From a recent post at the Interdictor blog:

I started my 1996 Honda Civic EX’s engine at 0100 EST. I rocketed up I-75 to I-10 and then headed west on 10 all the way in. At 0900 CST, I hit the Twin Single Span across the Lake. Moments later I realized that New Orleans will never be rebuilt in my lifetime.

New Orleans East cannot be described; it can only be seen. You must drive through it. What you see on television is nothing. Nothing. You have not seen devestation until you have driven through NOE. There is no life– mammalian, avian–nothing outside the plant kingdom (and whatever mold falls into). It is uninhabitable and must be bulldozed. This will take decades. Yes, the cleanup will take decades. In fact, it’s likely that the cleanup will never be complete.

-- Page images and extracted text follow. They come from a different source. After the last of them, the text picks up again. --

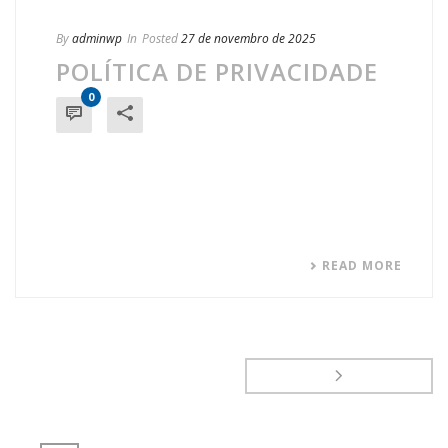
By
adminwp
In
Posted
27 de novembro de 2025
POLÍTICA DE PRIVACIDADE
0
READ MORE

I fully expect New Orleans to be a mostly dead city until I am an old, old man, maybe in my late 60s or my 70s. My guess is that no place on Earth compares to the ghost town of New Orleans East. Maybe some cities in the former Yugoslavia were close during the recent clashes. Close. But there, people still lived. No one lives in New Orleans East.

It’s been something like three months and most and perhaps even all of Carrollton Avenue still has no functioning street lights; neither does Earhart Expressway.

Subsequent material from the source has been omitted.